I have written and published a series of children's stories, set in a real location in the 1940s. I deliberately chose to pattern the writing style for these stories after the old Nancy Drew and Hardy Boy books -- stories that were written in my target time period, for my target audience. Again, setting my stories in a real train station and hotel in a real town saved me from having to make an infinite number of decision relating to the setting. And deciding to pattern them in tone and narrative style after an existing set of stories meant I had a strong base from which to work.

But fan fiction is another step along that road entirely. Fan fiction involves using the characters, settings, situations, relationships, the entirety of another author's work as the base from which to build your own story.
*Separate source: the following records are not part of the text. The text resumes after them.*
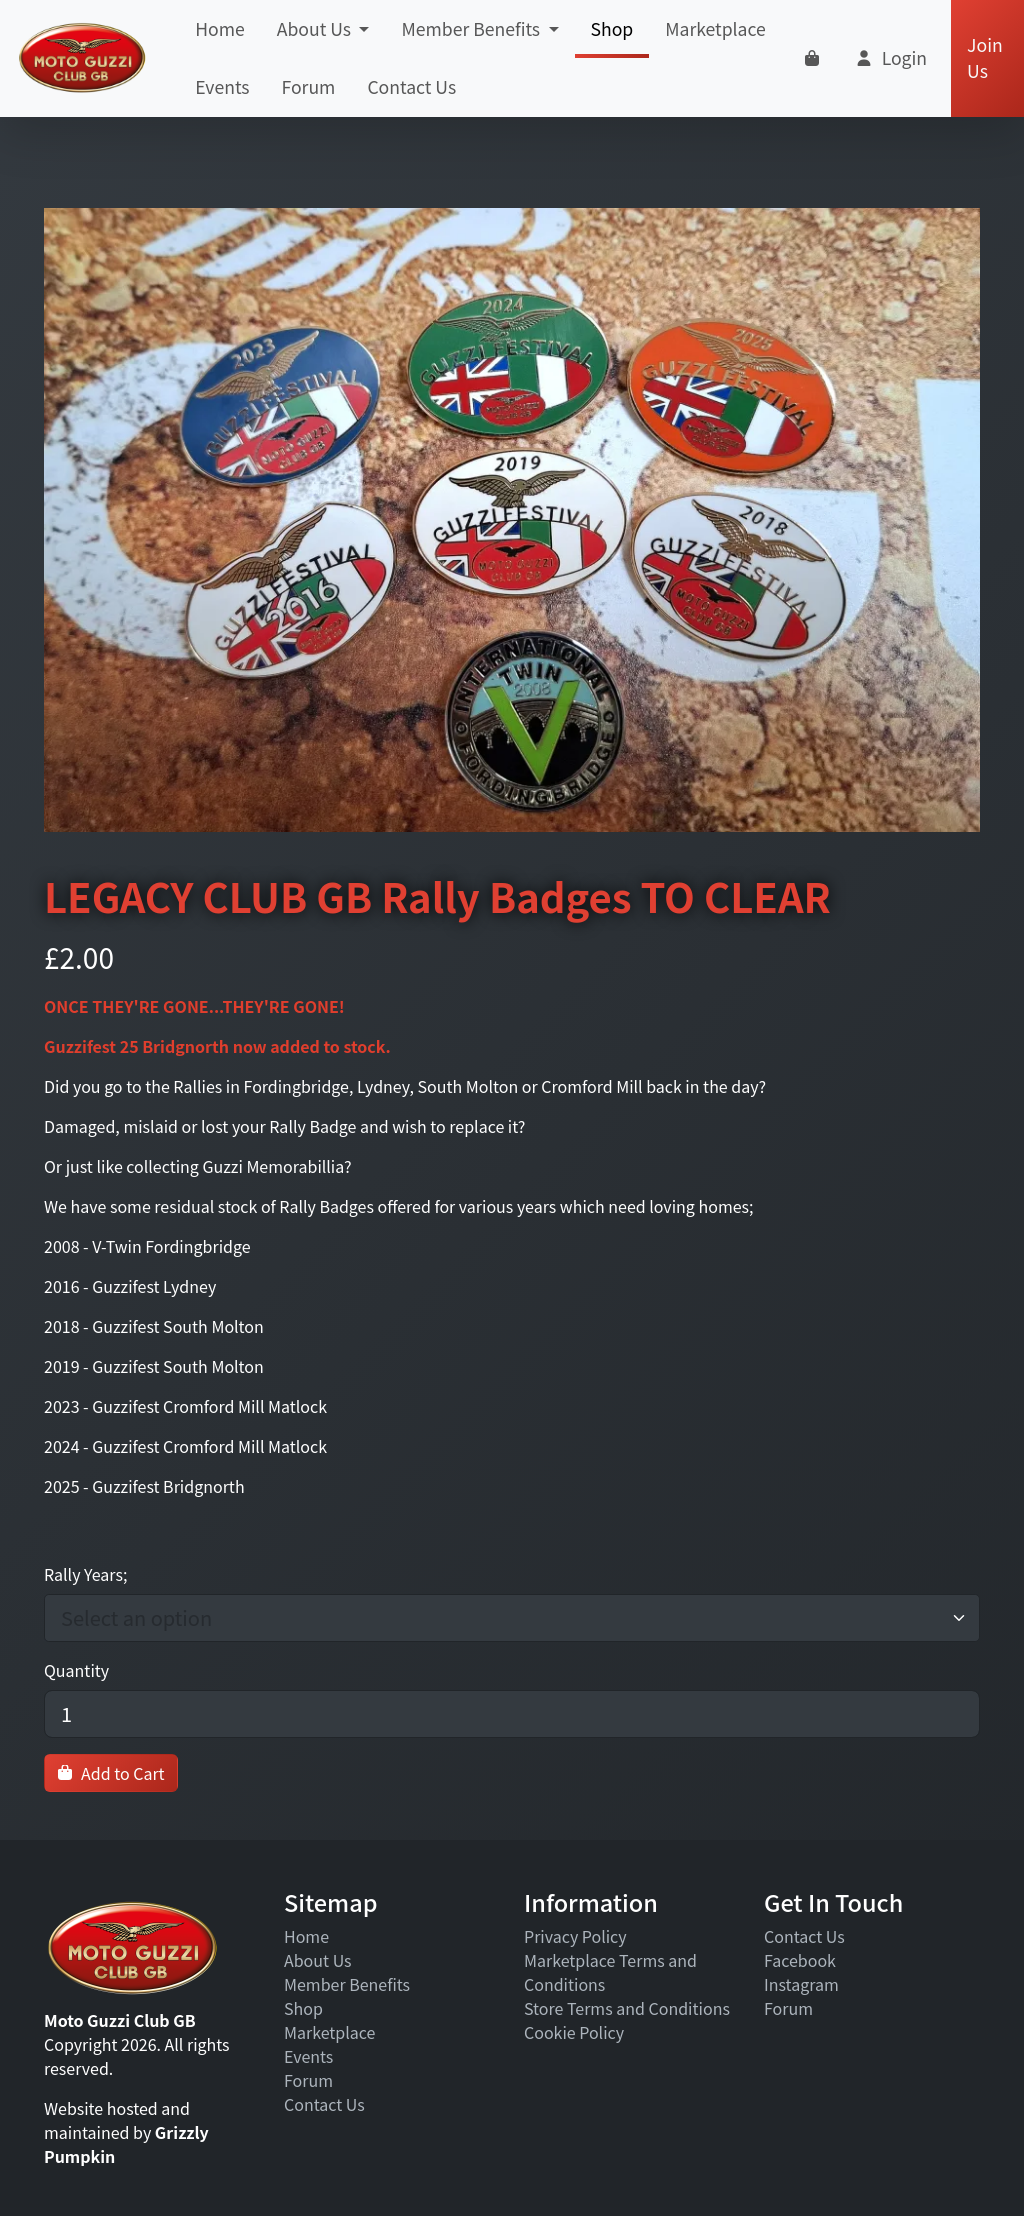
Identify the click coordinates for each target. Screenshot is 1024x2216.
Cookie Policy (574, 2032)
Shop (612, 37)
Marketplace (715, 28)
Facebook (800, 1960)
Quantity (76, 1670)
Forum (309, 86)
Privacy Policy (575, 1936)
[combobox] (502, 1618)
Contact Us (411, 86)
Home (220, 28)
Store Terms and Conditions (627, 2008)
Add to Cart (111, 1773)
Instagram (801, 1984)
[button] (890, 58)
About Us (318, 1960)
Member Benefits (347, 1984)
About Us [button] (316, 28)
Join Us (985, 57)
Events (222, 86)
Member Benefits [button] (472, 28)
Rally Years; (85, 1574)
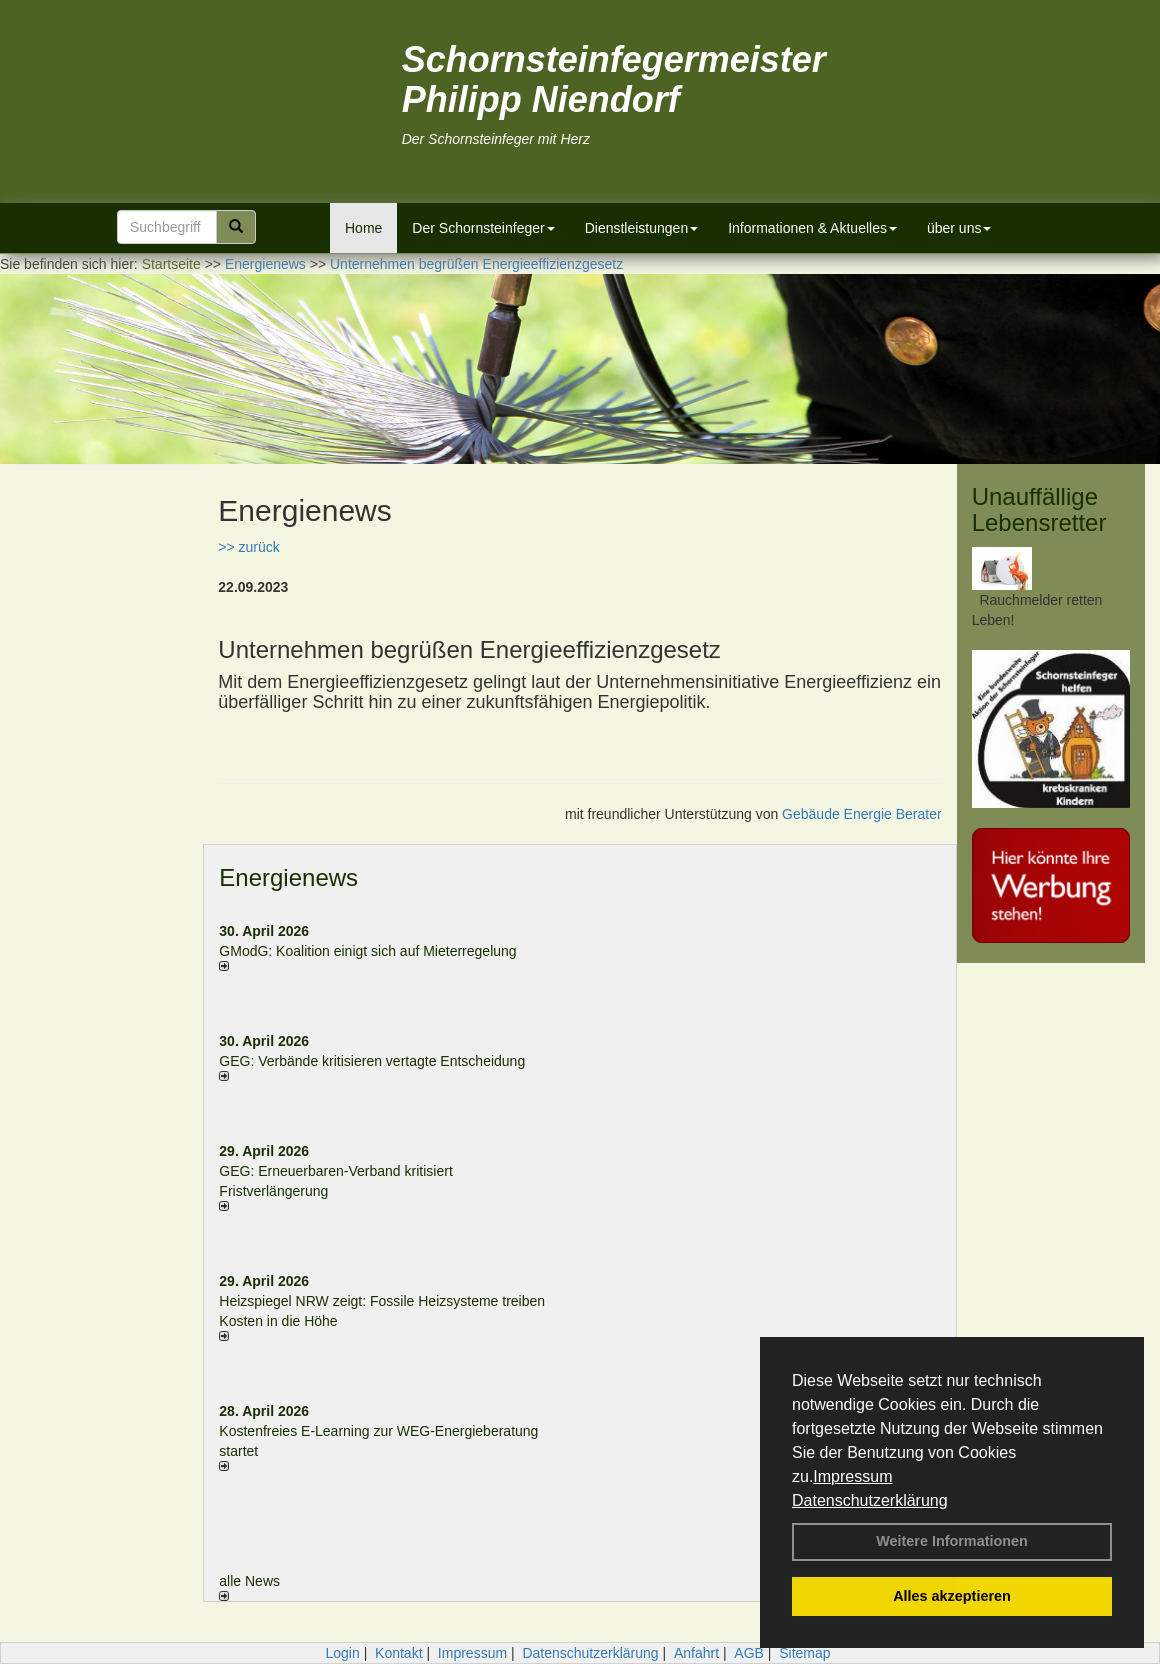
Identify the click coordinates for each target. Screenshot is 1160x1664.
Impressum (852, 1476)
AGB (749, 1653)
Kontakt (398, 1653)
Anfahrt (696, 1653)
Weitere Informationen (952, 1541)
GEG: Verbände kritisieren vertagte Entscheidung (372, 1061)
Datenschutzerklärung (870, 1500)
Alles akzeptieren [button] (952, 1596)
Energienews (288, 877)
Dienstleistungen (642, 228)
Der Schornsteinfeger (483, 228)
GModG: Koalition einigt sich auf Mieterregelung (367, 951)
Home (363, 228)
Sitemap (804, 1653)
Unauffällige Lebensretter (1039, 509)
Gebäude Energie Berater (862, 814)
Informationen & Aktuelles (812, 228)
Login (342, 1653)
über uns (959, 228)
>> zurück (248, 547)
It's almost like creating an app for an iPad: someone else did all the very difficult, creative work of conceptualising the device, designing it, building it, creating the proprietary software that runs it and you just come along and add a little piece of new software and claim to be a creator.

Is that wrong? Is it stealing, as my apparently German troll has suggested?

Fan fiction is something of an industry in and of itself. Dozens of writers have fashioned very nice careers for themselves writing fan fiction novels using the original Star Trek material created by Gene Roddenberry and others. Is that theft? Is it morally wrong?

I agree that writing fan fiction is, like writing fiction that is set in a real place, involves taking something of a creative short cut. I also agree that it is a significant creative achievement to create your own work from scratch and even more significant to create a fictional world, as Rowling has done, that is not even based on our current reality.

But I don't know if I would go so far as to agree that writing fan fiction is theft. Or even wrong. As long as proper attribution and credit is part of the process and as long as no profit is made without the permission of the original creator.